Das ist jetzt ja der leistungsbezogene Teil der Finanzen. Aber was den operationellen Teil angeht, ist Lotus ja in letzter Zeit mit Negativschlagzeilen aufgefallen mit verschlossener Box oder Hospitality - tut Ihnen das Team nicht leid?
Gerard Lopez: Nein, sie wissen, dass wir da alles gemacht haben und auch jetzt noch tun. Der einzige Grund, warum das nicht zustande kommt, ist, dass wir das Geld nicht anfassen, das für nächstes Jahr da ist. Es ist ja bekannt, dass andere Teams das angefragt haben, wir haben das nicht gemacht.

Also dementieren Sie, dass Bernie Ecclestone Ihre Rechnungen beglichen hat?
Gerard Lopez: Bernie Ecclestone hat uns das Geld gegeben, das wir jeden Monat bekommen.

Aber keinen Vorschuss?
Gerard Lopez: Nein, diese zehn Millionen haben wir noch nicht einmal angefragt. Wir haben es nicht bekommen und auch nicht angefragt.

Also wurde für die Garagen- oder Hospitality-Miete kein zusätzliches Geld benötigt?
Gerard Lopez: Nein. Das, was normalerweise am 29. bezahlt wird, wurde am 26. bezahlt. Ich weiß, dass die anderen Teams Vorschüsse von zehn Millionen angefragt haben, das haben wir nicht getan.

Je länger sich die Verhandlungen mit Renault ziehen, umso schlechter ist das ja für das nächstjährige Auto.
Gerard Lopez: Jein, wir müssen für das nächste Jahr kleine Brötchen backen, weil wir sowieso davon ausgehen, dass wir mit einem Renault-Motor fahren werden. Da ist sowieso alles neu. Wir haben vor ein paar Monaten angefangen, mit Renault zu arbeiten. Das war drei, vier Monate später als wir normalerweise angefangen hätten.

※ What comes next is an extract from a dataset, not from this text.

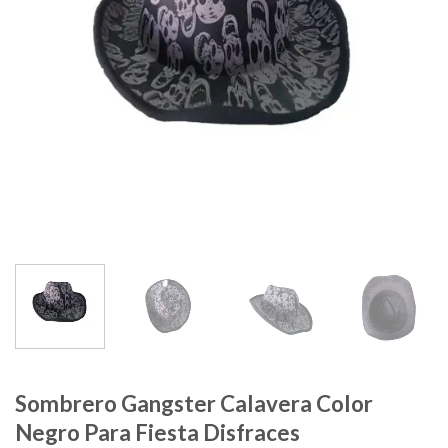
Sombrero Gangster Calavera Color
Negro Para Fiesta Disfraces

Das macht jetzt nicht mehr so viel aus.

Haben Sie performance-technisch auch ein bisschen Angst davor, nächstes Jahr einen Renault-Motor im Heck zu haben?
Gerard Lopez: Nein, nein. Ich gehe davon aus, dass wenn wir nächstes Jahr ein Werksteam sind, dass nächstes Jahr nächstes Jahr ist und das Jahr darauf das Jahr darauf. Dann ist das hier für fünf, sechs, sieben, acht Jahre. Man kann dann richtig was aufbauen und irgendwann gewinnt man auch. Renault ist ja mit diesem Team Weltmeister geworden. Wenn das jetzt klappt, bin ich voll überzeugt, dass Renault wieder Weltmeister wird. Voll überzeugt. Das haben die nicht verlernt, das hat das Team nicht verlernt.

Als Privatteam sitzen wir immer wieder zwischen zwei Stühlen. Entweder man hat Erfolgsdruck, dann müssen Sponsoren her. Oder man beschneidet das Team stark, dann hat man keinen Erfolgsdruck mehr. Dann steht man auch finanziell okay da. Aber dann fährt man einfach nur herum und fertig. Als Werksteam, als Renault, ist klar, dass man da Druck hat. Der drückt sich dann ganz anders aus, nämlich über zwei, drei, vier, fünf Jahre - siehe Mercedes. Das ist das, was wir mit Renault im Detail besprochen haben, dass es eben nicht darum geht, in der nächsten Saison schon Rennen zu gewinnen. Es geht darum, die Basis zu schaffen, nicht nur um Rennen zu gewinnen, sondern um wieder Weltmeister zu werden. Da können sie jeden von Renault fragen - das ist ganz klar das, was sie auch budgetmäßig jetzt draufhaben. Deswegen sind wir so daran interessiert, dass die Sache hier abgeschlossen wird. Aber vertraglich gesehen sind wir fertig.

Gibt es die Möglichkeit - sollte es doch nicht klappen - wieder mit Mercedes-Motoren zu fahren?
Gerard Lopez: Ja, das ginge. Wir haben mit Mercedes noch einen Vertrag, aber das steht momentan einfach gar nicht im Raum. Es sind auch keine riesigen Dinge, die noch offen sind. Wie bereits gesagt, haben die ganz wenig mit uns zu tun. Die Entscheidung liegt in diesem Fall bei anderen. Ich denke, das wird sich jetzt ganz schnell entscheiden.